- **MATERIAL SUPPLIED**
BEGIN
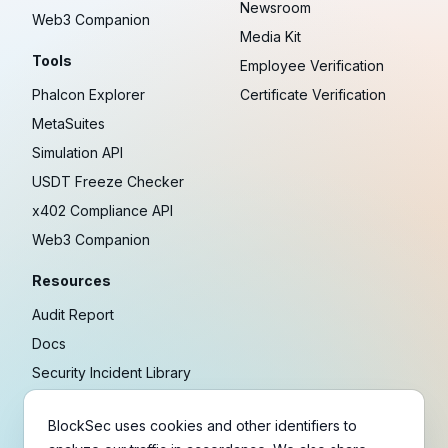
Newsroom
Web3 Companion
Media Kit
Tools
Employee Verification
Phalcon Explorer
Certificate Verification
MetaSuites
Simulation API
USDT Freeze Checker
x402 Compliance API
Web3 Companion
Resources
Audit Report
Docs
Security Incident Library
Blog
BlockSec uses cookies and other identifiers to
Research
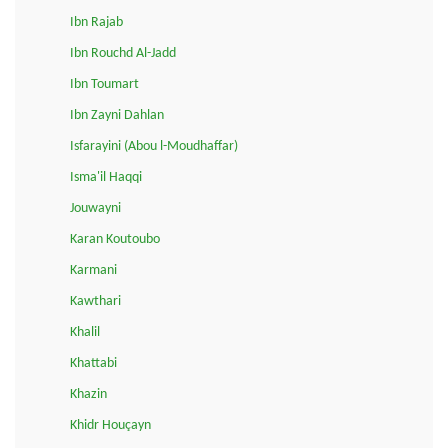
Ibn Rajab
Ibn Rouchd Al-Jadd
Ibn Toumart
Ibn Zayni Dahlan
Isfarayini (Abou l-Moudhaffar)
Isma'il Haqqi
Jouwayni
Karan Koutoubo
Karmani
Kawthari
Khalil
Khattabi
Khazin
Khidr Houçayn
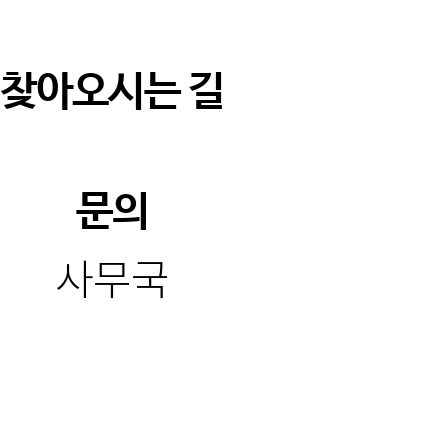
찾아오시는 길
문의
사무국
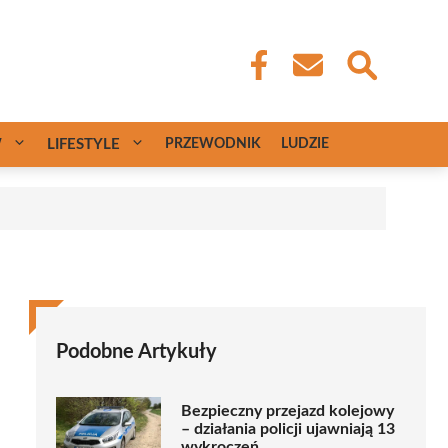
W
LIFESTYLE
PRZEWODNIK
LUDZIE
Podobne Artykuły
Bezpieczny przejazd kolejowy
– działania policji ujawniają 13
wykroczeń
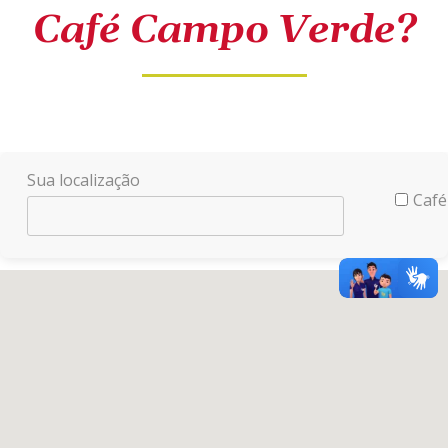
Café Campo Verde?
Sua localização
Café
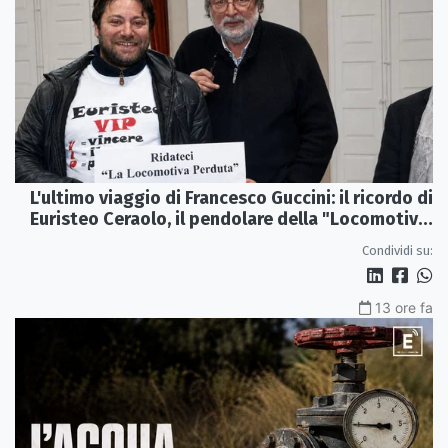
L'ultimo viaggio di Francesco Guccini: il ricordo di
Euristeo Ceraolo, il pendolare della "Locomotiva
Perduta"
Condividi su:
13 ore fa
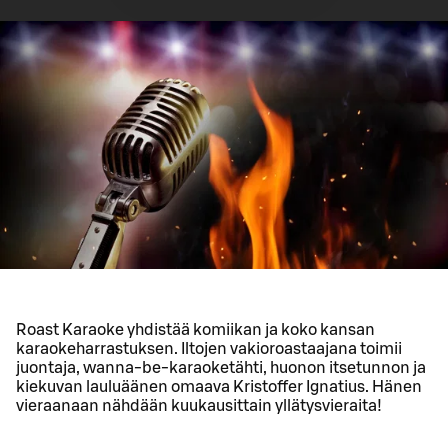
Roast Karaoke yhdistää komiikan ja koko kansan
karaokeharrastuksen. Iltojen vakioroastaajana toimii
juontaja, wanna-be-karaoketähti, huonon itsetunnon ja
kiekuvan lauluäänen omaava Kristoffer Ignatius. Hänen
vieraanaan nähdään kuukausittain yllätysvieraita!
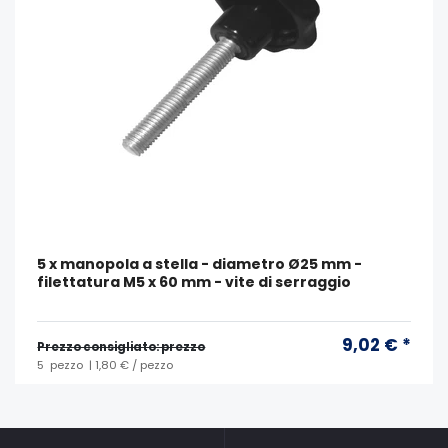
5 x manopola a stella - diametro Ø25 mm -
filettatura M5 x 60 mm - vite di serraggio
9,02 € *
Prezzo consigliato: prezzo
5
pezzo
| 1,80 € / pezzo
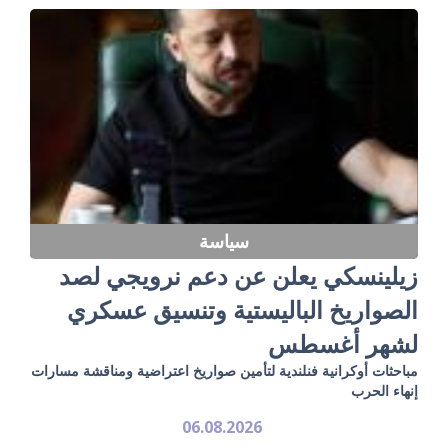
سياسة
زيلينسكي يعلن عن دعم نرويجي لصد
الصواريخ الباليستية وتنسيق عسكري
لشهر أغسطس
مباحثات أوكرانية فنلندية لتأمين صواريخ اعتراضية ومناقشة مسارات
إنهاء الحرب
06.08.2026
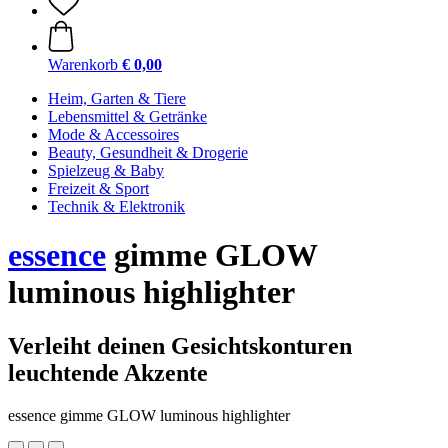
Warenkorb
€ 0,00
Heim, Garten & Tiere
Lebensmittel & Getränke
Mode & Accessoires
Beauty, Gesundheit & Drogerie
Spielzeug & Baby
Freizeit & Sport
Technik & Elektronik
essence
gimme GLOW
luminous highlighter
Verleiht deinen Gesichtskonturen
leuchtende Akzente
essence gimme GLOW luminous highlighter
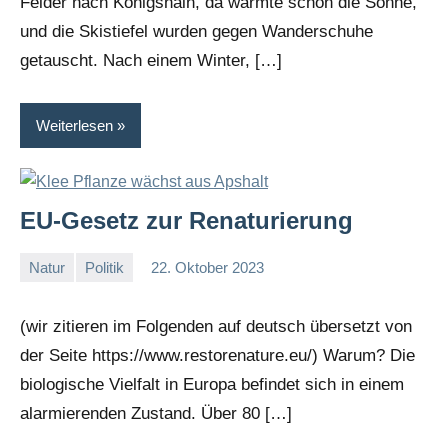
Felder nach Königshain, da wärmte schon die Sonne,
und die Skistiefel wurden gegen Wanderschuhe
getauscht. Nach einem Winter, […]
Weiterlesen
EU-Gesetz zur Renaturierung
Natur
Politik
22. Oktober 2023
I
G
(wir zitieren im Folgenden auf deutsch übersetzt von
der Seite https://www.restorenature.eu/) Warum? Die
biologische Vielfalt in Europa befindet sich in einem
alarmierenden Zustand. Über 80 […]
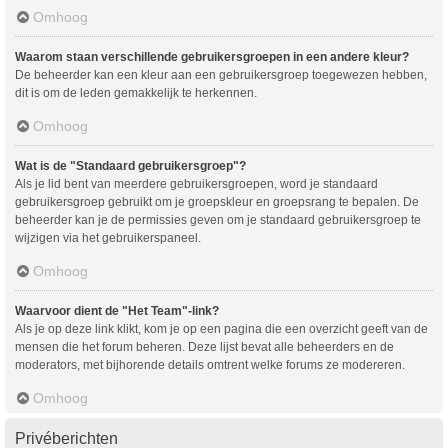
Omhoog
Waarom staan verschillende gebruikersgroepen in een andere kleur?
De beheerder kan een kleur aan een gebruikersgroep toegewezen hebben,
dit is om de leden gemakkelijk te herkennen.
Omhoog
Wat is de "Standaard gebruikersgroep"?
Als je lid bent van meerdere gebruikersgroepen, word je standaard
gebruikersgroep gebruikt om je groepskleur en groepsrang te bepalen. De
beheerder kan je de permissies geven om je standaard gebruikersgroep te
wijzigen via het gebruikerspaneel.
Omhoog
Waarvoor dient de "Het Team"-link?
Als je op deze link klikt, kom je op een pagina die een overzicht geeft van de
mensen die het forum beheren. Deze lijst bevat alle beheerders en de
moderators, met bijhorende details omtrent welke forums ze modereren.
Omhoog
Privéberichten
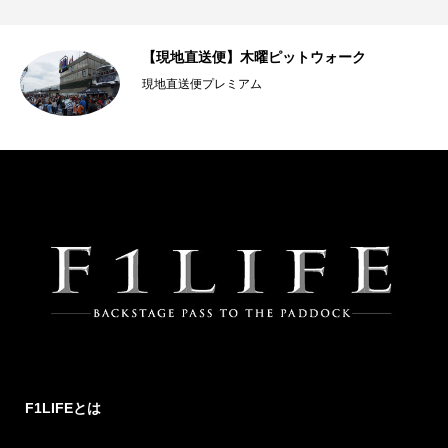
【現地直送便】木曜ピットウォーク
現地直送便プレミアム
F1LIFEとは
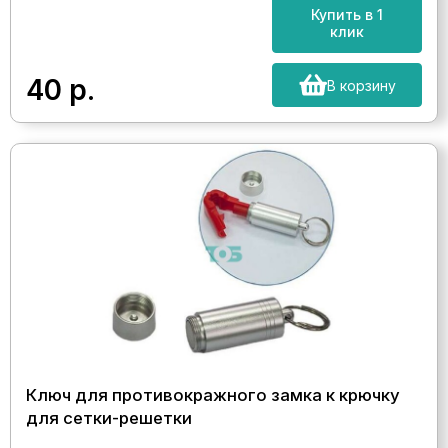
Купить в 1
клик
40
р.
В корзину
Ключ для противокражного замка к крючку
для сетки-решетки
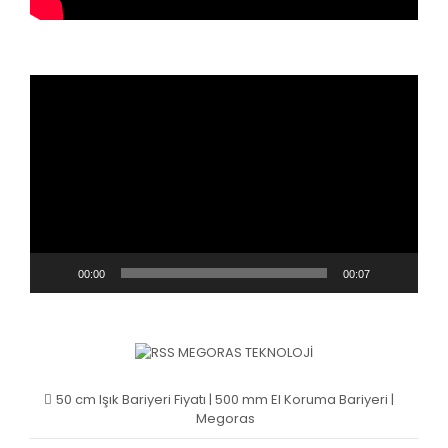
Video
oynatıcı
00:00
00:07
MEGORAS TEKNOLOJI
50 cm Işık Bariyeri Fiyatı | 500 mm El Koruma Bariyeri |
Megoras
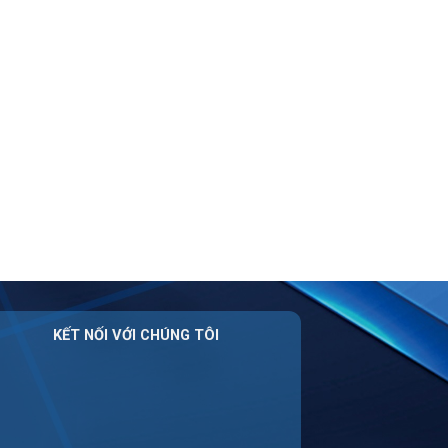
KẾT NỐI VỚI CHÚNG TÔI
END
- **WORK REQUIRED**
Set down each entry again exactly as written. Pictures stay out.

- **ANSWER SPACE**
Newsroom
Web3 Companion
Media Kit
Tools
Employee Verification
Phalcon Explorer
Certificate Verification
MetaSuites
Simulation API
USDT Freeze Checker
x402 Compliance API
Web3 Companion
Resources
Audit Report
Docs
Security Incident Library
Blog
BlockSec uses cookies and other identifiers to
Research
Ibn Rajab
Ibn Rouchd Al-Jadd
Ibn Toumart
Ibn Zayni Dahlan
Isfarayini (Abou l-Moudhaffar)
Isma'il Haqqi
Jouwayni
Karan Koutoubo
Karmani
Kawthari
Khalil
Khattabi
Khazin
Khidr Houçayn
찾아오시는 길
문의
사무국
W
LIFESTYLE
PRZEWODNIK
LUDZIE
Podobne Artykuły
Bezpieczny przejazd kolejowy
– działania policji ujawniają 13
wykroczeń
Café Campo Verde?
Sua localização
Café
L'ultimo viaggio di Francesco Guccini: il ricordo di
Euristeo Ceraolo, il pendolare della "Locomotiva
Perduta"
Condividi su:
13 ore fa
Roast Karaoke yhdistää komiikan ja koko kansan
karaokeharrastuksen. Iltojen vakioroastaajana toimii
juontaja, wanna-be-karaoketähti, huonon itsetunnon ja
kiekuvan lauluäänen omaava Kristoffer Ignatius. Hänen
vieraanaan nähdään kuukausittain yllätysvieraita!
5 x manopola a stella - diametro Ø25 mm -
filettatura M5 x 60 mm - vite di serraggio
9,02 € *
Prezzo consigliato: prezzo
5
pezzo
| 1,80 € / pezzo
سياسة
زيلينسكي يعلن عن دعم نرويجي لصد
الصواريخ الباليستية وتنسيق عسكري
لشهر أغسطس
مباحثات أوكرانية فنلندية لتأمين صواريخ اعتراضية ومناقشة مسارات
إنهاء الحرب
06.08.2026
Warenkorb
€ 0,00
Heim, Garten & Tiere
Lebensmittel & Getränke
Mode & Accessoires
Beauty, Gesundheit & Drogerie
Spielzeug & Baby
Freizeit & Sport
Technik & Elektronik
essence
gimme GLOW
luminous highlighter
Verleiht deinen Gesichtskonturen
leuchtende Akzente
essence gimme GLOW luminous highlighter
Felder nach Königshain, da wärmte schon die Sonne,
und die Skistiefel wurden gegen Wanderschuhe
getauscht. Nach einem Winter, […]
Weiterlesen
EU-Gesetz zur Renaturierung
Natur
Politik
22. Oktober 2023
I
G
(wir zitieren im Folgenden auf deutsch übersetzt von
der Seite https://www.restorenature.eu/) Warum? Die
biologische Vielfalt in Europa befindet sich in einem
alarmierenden Zustand. Über 80 […]
Omhoog
Waarom staan verschillende gebruikersgroepen in een andere kleur?
De beheerder kan een kleur aan een gebruikersgroep toegewezen hebben,
dit is om de leden gemakkelijk te herkennen.
Omhoog
Wat is de "Standaard gebruikersgroep"?
Als je lid bent van meerdere gebruikersgroepen, word je standaard
gebruikersgroep gebruikt om je groepskleur en groepsrang te bepalen. De
beheerder kan je de permissies geven om je standaard gebruikersgroep te
wijzigen via het gebruikerspaneel.
Omhoog
Waarvoor dient de "Het Team"-link?
Als je op deze link klikt, kom je op een pagina die een overzicht geeft van de
mensen die het forum beheren. Deze lijst bevat alle beheerders en de
moderators, met bijhorende details omtrent welke forums ze modereren.
Omhoog
Privéberichten
【現地直送便】木曜ピットウォーク
現地直送便プレミアム
F1LIFEとは
Купить в 1
клик
40
р.
В корзину
Ключ для противокражного замка к крючку
для сетки-решетки
Video
oynatıcı
00:00
00:07
MEGORAS TEKNOLOJI
50 cm Işık Bariyeri Fiyatı | 500 mm El Koruma Bariyeri |
Megoras
KẾT NỐI VỚI CHÚNG TÔI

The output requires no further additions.